New pathway found in plants to regulate gibberellin synthesis
Motor protein (motor protein) is a type of protein that relies on cytoskeletal protein to convert chemical energy into mechanical energy, which is essential in the growth and division of animal and plant cells. But in addition to providing energy, it is not known whether these proteins have other physiological functions in animal and plant cells. The Research Institute of Plant Research and its collaborators discovered and confirmed that a kinesin-type motor protein has transcription factor activity, and its mutation leads to a decrease in gibberellin (GA) synthesis level, which hinders cell elongation.
The researchers found a mutant gdd1 in rice with significantly shorter seeds and organs.
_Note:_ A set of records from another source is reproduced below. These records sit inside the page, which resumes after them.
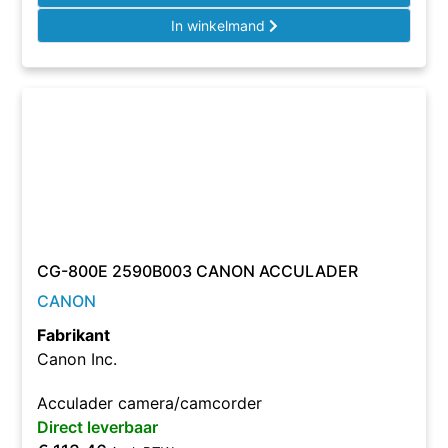
In winkelmand
CG-800E 2590B003 CANON ACCULADER
CANON
Fabrikant
Canon Inc.
Acculader camera/camcorder
Direct leverbaar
Physiological experiments showed that the mutant responded to gibberellin normally and exogenous application can restore its phenotype. Combined with genetic analysis, it proved that gdd1 For a new gibberellin synthesis defect mutation. The researchers isolated the GDD1 gene by map-based cloning, proving that the gene is located on chromosome 9 and encodes a kinesin-type motor protein BC12. Gene chip analysis showed that the transcription level of KO2, a key gene for gibberellin synthesis in the gdd1 mutant, was significantly down-regulated. Bioinformatics analysis, EMSA and ChIP proved that GDD1 can bind to the promoter of KO2 and has transcription factor activity. Therefore, the target gene of GDD1 is considered to be the key gene for gibberellin synthesis KO2. Further identification by capillary electrophoresis and mass spectrometry confirmed that the gibberellin synthesis in the mutant was reduced. This discovery reveals a new mode of gibberellin synthesis regulation and opens up a new avenue for the functional study of motor proteins in plant and animal cell growth and cell division. GDD1 gene has potential application prospects in molecular breeding.
Related research work was published in the international academic journal "The Plant Cell" on February 15 (thesis link: http: //). The research was supported by the Fund ’s Innovation Research Group Project and the National 863 Project.
GDD1 mutations cause cell growth, KO2 gene expression, and gibberellin (GA) metabolism. A. Mutant seeds and ears and cell growth are blocked. B. GA restores the microtubule arrangement of mutants, and GDD1 has transcription activation activity. C. Localization of GDD1 and mutant GA metabolism.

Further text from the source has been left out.